= Goal of the exercise =
Your output should be the lines below from the one holding "d supporting" through the one holding "application of olive", transcribed exactly, with no pictures.

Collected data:
'''
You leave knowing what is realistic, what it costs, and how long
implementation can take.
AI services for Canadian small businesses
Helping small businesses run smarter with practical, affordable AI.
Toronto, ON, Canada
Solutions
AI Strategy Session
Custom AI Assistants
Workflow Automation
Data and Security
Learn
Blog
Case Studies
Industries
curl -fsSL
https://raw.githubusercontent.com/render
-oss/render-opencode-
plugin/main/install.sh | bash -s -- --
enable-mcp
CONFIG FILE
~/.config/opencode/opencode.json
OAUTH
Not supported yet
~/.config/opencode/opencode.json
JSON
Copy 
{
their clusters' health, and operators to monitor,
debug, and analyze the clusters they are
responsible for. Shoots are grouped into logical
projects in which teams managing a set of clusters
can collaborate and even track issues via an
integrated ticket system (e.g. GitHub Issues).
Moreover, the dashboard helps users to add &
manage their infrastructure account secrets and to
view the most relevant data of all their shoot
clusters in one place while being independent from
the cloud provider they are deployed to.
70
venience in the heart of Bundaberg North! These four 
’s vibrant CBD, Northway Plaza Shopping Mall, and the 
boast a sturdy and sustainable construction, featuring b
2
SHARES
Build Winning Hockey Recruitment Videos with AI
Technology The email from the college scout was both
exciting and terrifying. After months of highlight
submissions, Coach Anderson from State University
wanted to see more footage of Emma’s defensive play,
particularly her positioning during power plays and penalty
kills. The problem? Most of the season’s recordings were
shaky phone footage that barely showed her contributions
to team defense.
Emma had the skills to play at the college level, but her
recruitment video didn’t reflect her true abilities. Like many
'''
'''
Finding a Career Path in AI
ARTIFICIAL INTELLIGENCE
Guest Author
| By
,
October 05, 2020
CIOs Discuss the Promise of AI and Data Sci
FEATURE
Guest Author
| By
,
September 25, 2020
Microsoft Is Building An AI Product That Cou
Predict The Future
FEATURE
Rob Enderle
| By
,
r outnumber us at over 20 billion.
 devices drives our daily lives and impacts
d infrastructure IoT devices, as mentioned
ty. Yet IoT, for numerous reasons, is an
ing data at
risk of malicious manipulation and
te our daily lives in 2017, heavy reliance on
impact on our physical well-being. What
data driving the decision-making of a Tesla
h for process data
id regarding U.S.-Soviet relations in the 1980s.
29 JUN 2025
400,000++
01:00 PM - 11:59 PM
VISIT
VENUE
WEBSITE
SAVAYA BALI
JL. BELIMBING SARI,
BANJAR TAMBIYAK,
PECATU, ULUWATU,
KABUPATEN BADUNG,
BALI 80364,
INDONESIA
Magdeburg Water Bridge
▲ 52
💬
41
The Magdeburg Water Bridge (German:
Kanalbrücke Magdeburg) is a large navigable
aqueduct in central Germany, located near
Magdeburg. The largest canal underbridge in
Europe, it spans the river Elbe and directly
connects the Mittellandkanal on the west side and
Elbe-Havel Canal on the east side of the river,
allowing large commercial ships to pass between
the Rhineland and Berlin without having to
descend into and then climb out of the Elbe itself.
'''
'''
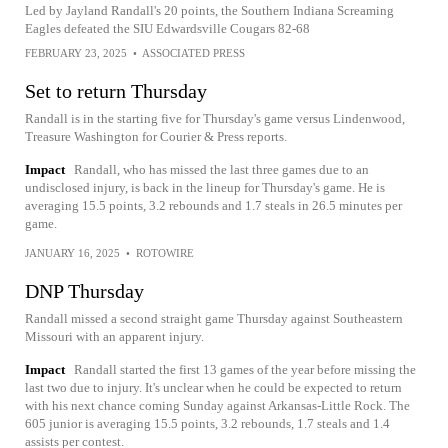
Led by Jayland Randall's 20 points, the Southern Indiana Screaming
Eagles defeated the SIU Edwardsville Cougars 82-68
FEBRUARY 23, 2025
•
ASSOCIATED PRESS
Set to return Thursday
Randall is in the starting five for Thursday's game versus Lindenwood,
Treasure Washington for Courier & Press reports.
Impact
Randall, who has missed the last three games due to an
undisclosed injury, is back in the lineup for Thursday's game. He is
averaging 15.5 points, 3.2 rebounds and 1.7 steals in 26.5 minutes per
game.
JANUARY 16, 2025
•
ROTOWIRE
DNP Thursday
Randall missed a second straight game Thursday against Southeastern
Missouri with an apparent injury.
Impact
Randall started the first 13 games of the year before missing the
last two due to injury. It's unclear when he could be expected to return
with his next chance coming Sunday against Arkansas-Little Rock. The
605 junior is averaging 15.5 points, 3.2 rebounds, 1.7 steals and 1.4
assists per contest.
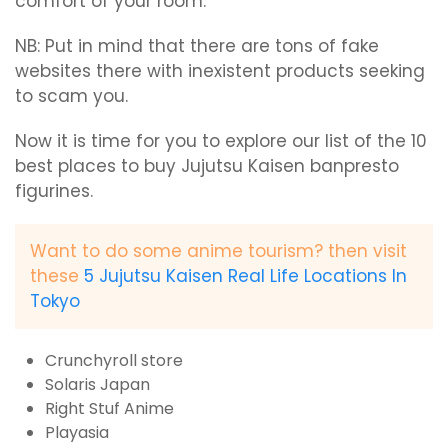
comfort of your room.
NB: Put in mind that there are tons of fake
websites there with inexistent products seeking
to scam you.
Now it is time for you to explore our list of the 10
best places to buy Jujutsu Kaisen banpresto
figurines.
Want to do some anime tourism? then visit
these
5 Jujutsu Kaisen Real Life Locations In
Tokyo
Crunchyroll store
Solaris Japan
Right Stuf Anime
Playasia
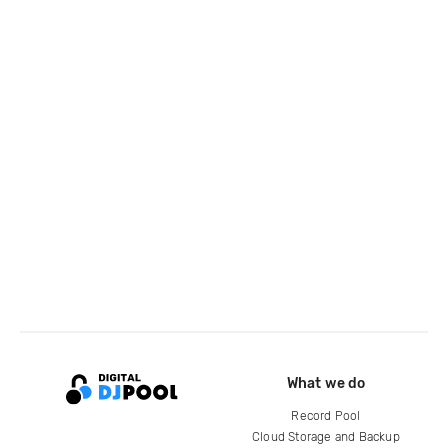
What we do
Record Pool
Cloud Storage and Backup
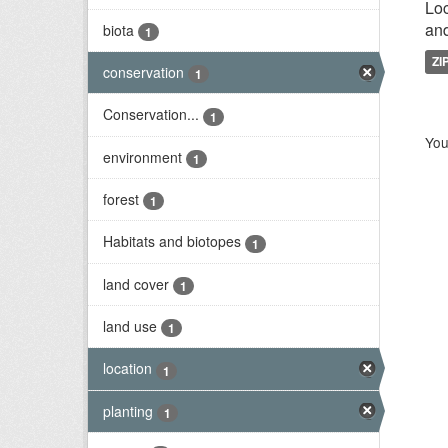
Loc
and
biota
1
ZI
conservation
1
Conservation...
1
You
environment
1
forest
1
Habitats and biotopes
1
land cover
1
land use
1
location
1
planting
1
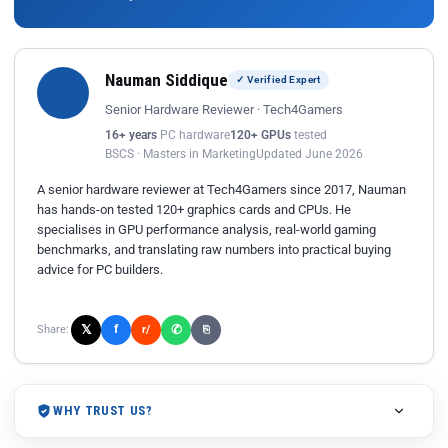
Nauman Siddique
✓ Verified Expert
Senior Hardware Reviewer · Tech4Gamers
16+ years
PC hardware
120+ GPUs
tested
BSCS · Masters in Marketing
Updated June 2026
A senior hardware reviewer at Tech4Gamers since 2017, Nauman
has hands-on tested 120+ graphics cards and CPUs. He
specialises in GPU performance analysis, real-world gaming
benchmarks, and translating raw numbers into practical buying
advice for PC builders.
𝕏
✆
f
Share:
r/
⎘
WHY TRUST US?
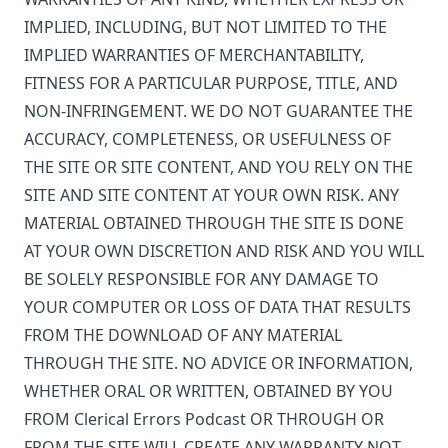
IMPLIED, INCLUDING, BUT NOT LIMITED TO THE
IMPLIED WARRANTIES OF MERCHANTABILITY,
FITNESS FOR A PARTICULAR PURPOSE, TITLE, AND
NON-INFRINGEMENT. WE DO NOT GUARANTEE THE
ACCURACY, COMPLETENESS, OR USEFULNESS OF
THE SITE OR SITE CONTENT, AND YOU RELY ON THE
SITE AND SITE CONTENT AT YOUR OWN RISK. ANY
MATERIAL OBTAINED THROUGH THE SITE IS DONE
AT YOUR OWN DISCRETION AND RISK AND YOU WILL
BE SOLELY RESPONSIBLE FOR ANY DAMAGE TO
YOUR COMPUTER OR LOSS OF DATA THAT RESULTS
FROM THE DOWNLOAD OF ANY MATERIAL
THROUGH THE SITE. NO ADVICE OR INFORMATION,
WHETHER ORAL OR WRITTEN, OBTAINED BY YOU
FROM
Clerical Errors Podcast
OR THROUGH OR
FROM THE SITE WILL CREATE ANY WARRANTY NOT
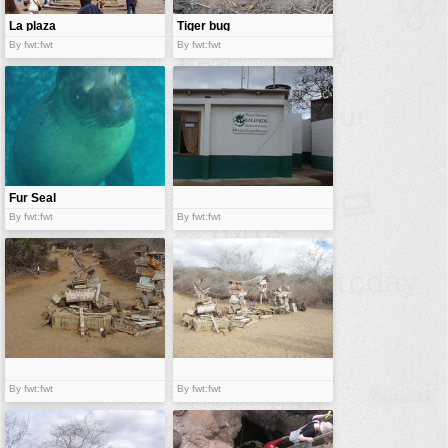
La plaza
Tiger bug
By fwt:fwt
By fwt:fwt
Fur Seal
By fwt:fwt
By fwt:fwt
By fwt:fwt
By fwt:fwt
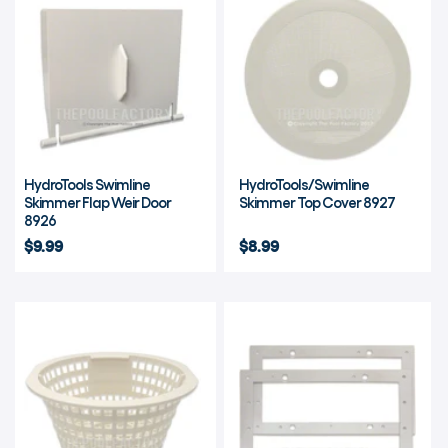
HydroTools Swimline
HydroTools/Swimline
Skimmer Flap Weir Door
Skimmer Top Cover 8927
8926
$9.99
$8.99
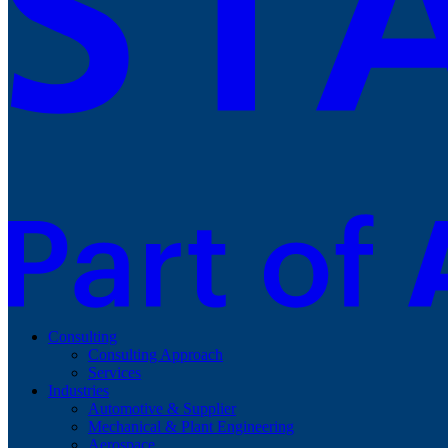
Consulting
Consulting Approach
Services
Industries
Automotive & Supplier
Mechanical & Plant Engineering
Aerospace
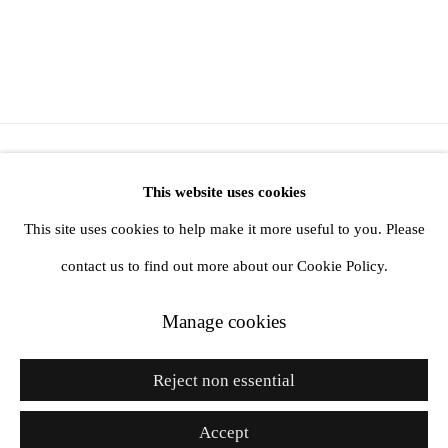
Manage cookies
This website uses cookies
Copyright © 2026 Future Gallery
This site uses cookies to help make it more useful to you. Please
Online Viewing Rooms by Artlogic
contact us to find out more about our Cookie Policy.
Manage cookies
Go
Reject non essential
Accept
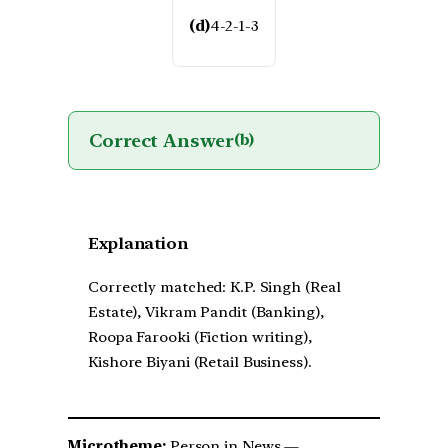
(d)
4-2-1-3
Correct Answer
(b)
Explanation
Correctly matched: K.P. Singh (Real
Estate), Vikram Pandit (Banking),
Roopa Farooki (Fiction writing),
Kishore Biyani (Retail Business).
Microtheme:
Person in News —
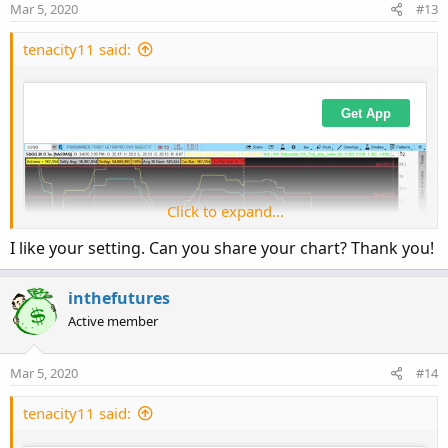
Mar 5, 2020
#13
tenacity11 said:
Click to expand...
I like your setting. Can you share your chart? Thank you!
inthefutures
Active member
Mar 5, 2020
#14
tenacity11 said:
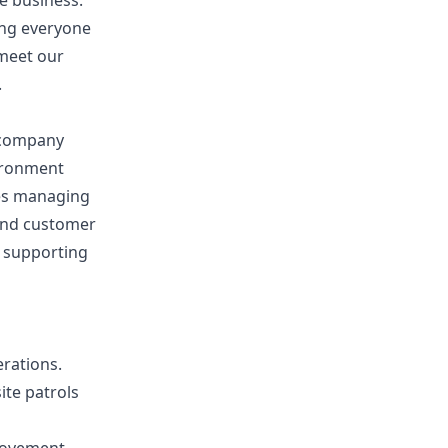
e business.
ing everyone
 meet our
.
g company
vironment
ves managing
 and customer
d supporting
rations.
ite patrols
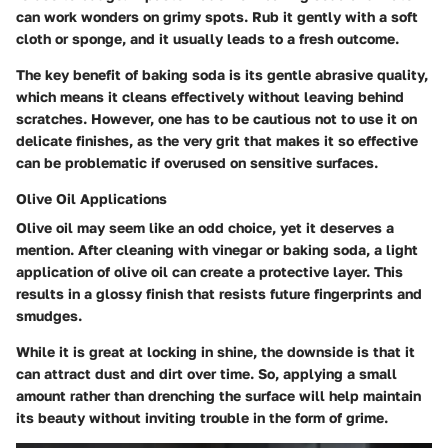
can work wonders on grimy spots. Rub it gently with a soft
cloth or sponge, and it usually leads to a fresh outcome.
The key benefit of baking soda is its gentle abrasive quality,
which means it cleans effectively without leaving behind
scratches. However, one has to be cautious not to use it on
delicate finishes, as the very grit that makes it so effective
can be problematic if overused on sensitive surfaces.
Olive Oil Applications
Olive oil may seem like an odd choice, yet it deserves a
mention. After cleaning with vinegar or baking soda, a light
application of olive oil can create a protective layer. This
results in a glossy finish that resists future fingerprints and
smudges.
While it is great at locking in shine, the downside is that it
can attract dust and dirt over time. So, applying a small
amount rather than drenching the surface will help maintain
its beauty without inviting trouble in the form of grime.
'''
= Exercise solution =
d supporting
rations.
ite patrols
can work wonders on grimy spots. Rub it gently with a soft
cloth or sponge, and it usually leads to a fresh outcome.
The key benefit of baking soda is its gentle abrasive quality,
which means it cleans effectively without leaving behind
scratches. However, one has to be cautious not to use it on
delicate finishes, as the very grit that makes it so effective
can be problematic if overused on sensitive surfaces.
Olive Oil Applications
Olive oil may seem like an odd choice, yet it deserves a
mention. After cleaning with vinegar or baking soda, a light
application of olive oil can create a protective layer. This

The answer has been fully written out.